Dopo circa cinque ore, il rombo del motore riecheggiò sulle estreme propaggini dell'Irlanda, ormai lanciato verso l'Atlantico. Il tempo era divenuto ancor più ostile ed alla pioggia battente si andava aggiungendo un sottile nevischio. L'atmosfera nella carlinga di pilotaggio era ad ogni modo animata da una serena e responsabile euforia: il compito da svolgere era impegnativo e rischioso, sulle loro spalle gravavano le ambizioni di una grande nazione vittoriosa, decisa a rinnovare la gloria di Bleriot, nel portare a compimento un'impresa clamorosa, adatta ai tempi e mai tentata prima. New York non era poi tanto lontana. Nella cabina i due uomini si scambiavano pochi commenti, lasciando i loro occhi liberi di muoversi tra il pannello strumenti ed i rivoli d'acqua che scivolavano veloci sui vetri della carlinga. Intorno solo nebbia ed il rombo possente e regolare del dodici cilindri Lorrain.

Il giorno successivo, nonostante la scarsa visibilità ed il perdurare del maltempo, furono avvistati al largo di Terranova, già quindi nei cieli del nuovo mondo. Il peggio sembrava essere alle spalle e meno di sei ore li separavano dal trionfo, sebbene anche New York fosse squassata da un clima talmente avverso da far dubitare più d'uno sulla possibilità che Noungesser e Coli riuscissero ad individuare l'aeroporto.
Col passare delle ore quei dubbi divennero perplessità e la perplessità divenne angoscia. Nessun suono di motore fu udito rompere il monotono ticchettio della pioggia. Alla fine anche i più irriducibili lasciarono l'aeroporto, mentre i cronisti ritornarono alle redazioni: l'Oiseau Blanc non sarebbe arrivato, mai più.

Curioso destino quello dei pionieri: una notte burlona ti regala un sogno, ma non è di quelli soliti che il primo sbadiglio del mattino cancella; no, questo non se ne vuole andare, si aggrappa, come una zecca dentro la tua volontà, nella quale cresce nutrendosi della tua intelligenza e dei tuoi entusiasmi. Ti segue ormai in ogni momento della tua giornata, soffocando tutto quanto non lo riguarda; lui vive in te e tu vivi per lui. Ormai chi ti sta intorno pensa che tu sia pazzo od un povero illuso, ma tu credi in quel sogno e devi realizzarlo, non importa a quale prezzo.

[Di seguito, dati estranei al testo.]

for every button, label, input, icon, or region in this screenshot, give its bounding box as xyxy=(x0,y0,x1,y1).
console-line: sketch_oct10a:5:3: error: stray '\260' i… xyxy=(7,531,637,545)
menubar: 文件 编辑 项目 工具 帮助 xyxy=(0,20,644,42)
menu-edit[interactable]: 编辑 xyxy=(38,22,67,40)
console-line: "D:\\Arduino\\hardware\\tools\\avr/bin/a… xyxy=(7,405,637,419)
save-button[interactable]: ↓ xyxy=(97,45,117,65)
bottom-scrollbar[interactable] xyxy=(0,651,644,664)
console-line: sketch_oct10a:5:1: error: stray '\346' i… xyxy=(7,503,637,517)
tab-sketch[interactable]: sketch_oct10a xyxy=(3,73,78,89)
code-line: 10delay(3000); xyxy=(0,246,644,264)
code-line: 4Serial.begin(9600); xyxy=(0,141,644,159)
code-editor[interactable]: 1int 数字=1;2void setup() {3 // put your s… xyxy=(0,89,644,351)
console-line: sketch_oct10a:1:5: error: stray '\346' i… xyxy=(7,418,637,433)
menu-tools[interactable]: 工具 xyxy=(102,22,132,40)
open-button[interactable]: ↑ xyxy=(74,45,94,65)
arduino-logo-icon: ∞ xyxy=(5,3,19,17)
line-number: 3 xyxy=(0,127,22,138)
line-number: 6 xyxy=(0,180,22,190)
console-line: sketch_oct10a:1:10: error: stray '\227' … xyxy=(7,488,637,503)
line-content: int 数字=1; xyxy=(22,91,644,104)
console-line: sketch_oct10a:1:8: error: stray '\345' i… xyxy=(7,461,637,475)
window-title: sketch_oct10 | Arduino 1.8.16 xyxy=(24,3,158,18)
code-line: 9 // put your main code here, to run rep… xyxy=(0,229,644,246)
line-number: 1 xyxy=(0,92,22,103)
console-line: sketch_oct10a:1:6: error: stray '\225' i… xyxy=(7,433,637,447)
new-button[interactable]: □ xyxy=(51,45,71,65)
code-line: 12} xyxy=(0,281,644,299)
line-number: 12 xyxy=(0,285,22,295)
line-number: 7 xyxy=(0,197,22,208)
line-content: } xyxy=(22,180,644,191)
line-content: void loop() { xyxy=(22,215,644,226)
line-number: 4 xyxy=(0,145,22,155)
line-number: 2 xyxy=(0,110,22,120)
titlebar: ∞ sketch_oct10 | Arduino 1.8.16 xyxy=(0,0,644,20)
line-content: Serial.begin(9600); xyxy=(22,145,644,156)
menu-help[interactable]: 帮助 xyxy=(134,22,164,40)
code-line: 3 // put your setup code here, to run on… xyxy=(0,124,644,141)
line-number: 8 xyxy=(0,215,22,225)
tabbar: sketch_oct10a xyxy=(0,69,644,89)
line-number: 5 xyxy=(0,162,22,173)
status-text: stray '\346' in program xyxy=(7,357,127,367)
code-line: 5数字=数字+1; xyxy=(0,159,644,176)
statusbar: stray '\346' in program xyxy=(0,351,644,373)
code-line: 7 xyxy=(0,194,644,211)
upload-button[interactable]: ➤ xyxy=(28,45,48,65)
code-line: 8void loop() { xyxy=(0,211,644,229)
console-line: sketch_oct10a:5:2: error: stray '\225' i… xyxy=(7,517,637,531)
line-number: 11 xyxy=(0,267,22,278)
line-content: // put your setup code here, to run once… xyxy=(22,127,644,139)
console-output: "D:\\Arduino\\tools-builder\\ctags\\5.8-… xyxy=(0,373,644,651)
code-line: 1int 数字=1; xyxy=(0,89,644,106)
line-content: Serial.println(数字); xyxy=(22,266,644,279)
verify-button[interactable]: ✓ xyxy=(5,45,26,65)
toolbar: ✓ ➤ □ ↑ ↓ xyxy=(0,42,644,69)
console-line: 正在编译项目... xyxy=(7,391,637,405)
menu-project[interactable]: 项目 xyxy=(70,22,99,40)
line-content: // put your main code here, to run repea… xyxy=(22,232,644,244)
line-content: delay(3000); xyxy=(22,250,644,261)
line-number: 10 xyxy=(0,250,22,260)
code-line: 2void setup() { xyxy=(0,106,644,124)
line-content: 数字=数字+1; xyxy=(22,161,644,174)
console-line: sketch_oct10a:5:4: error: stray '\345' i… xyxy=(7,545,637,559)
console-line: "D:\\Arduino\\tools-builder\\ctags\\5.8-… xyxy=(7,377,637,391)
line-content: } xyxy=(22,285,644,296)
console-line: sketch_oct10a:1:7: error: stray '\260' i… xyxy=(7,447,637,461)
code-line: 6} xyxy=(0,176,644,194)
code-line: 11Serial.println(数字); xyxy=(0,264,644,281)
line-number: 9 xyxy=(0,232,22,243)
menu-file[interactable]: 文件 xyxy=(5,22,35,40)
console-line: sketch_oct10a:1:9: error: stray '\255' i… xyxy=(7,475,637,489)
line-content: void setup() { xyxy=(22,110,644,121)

Quando finalmente sarà tutto concluso, o continuerai ad essere ricordato come un pazzo, oppure sarai diventato un eroe. All'ultimo, la tua memoria riposerà quieta tra le pagine di un libro di storia, mentre l'impresa che ti ha reso famoso sarà in breve a disposizione di tutti, colazione e quotidiano compresi nel prezzo.
La nebbia che gravava umida sopra i laghi e le foreste del Maine, venne all'improvviso percossa da un rumore meccanico, irregolare ed intermittente: era il motore di un aereo che andava consumando le sue ultime risorse meccaniche. Ad una serie di scoppi regolari, si alternavano momenti di silenzio, sempre più lunghi, sempre più frequenti, poi fu ancora un ultimo definitivo, breve sussulto, infine soltanto il sibilo di un corpo che cade riuscì a turbare la pace del luogo. Le fronde trattennero per se il rumore dello schianto, ma non riuscirono a fermare la colonna di fumo denso che si alzava sopra le loro chiome.

Quella colonna di fumo fu vista da pochi muti testimoni: la vide un'orsa che raccolse il suo cucciolo e corse via lontano perché quel fumo sapeva di cacciatori di pelli, la videro gli scoiattoli e fuggirono temendo che la foresta potesse prendere fuoco, la videro gli uccelli in volo e si fecero da parte per scansare quell'immenso rapace in picchiata a caccia di chissà quale preda, la vide il pellirossa, invecchiato nella riserva, e sognò che quello fosse il segno divino per la rinascita del suo popolo, la vide infine l'eremita che nulla sapeva del progresso, ma ben conosceva le sinistre apparizioni del demonio.

Il ventuno dello stesso mese, un giovanotto americano di nome Charles Lindbergh, atterrò al Le Bourget dopo un solitario incredibile balzo da New York a Parigi. Nella sua carlinga riportava a Parigi il coraggio di Coli e Nungesser.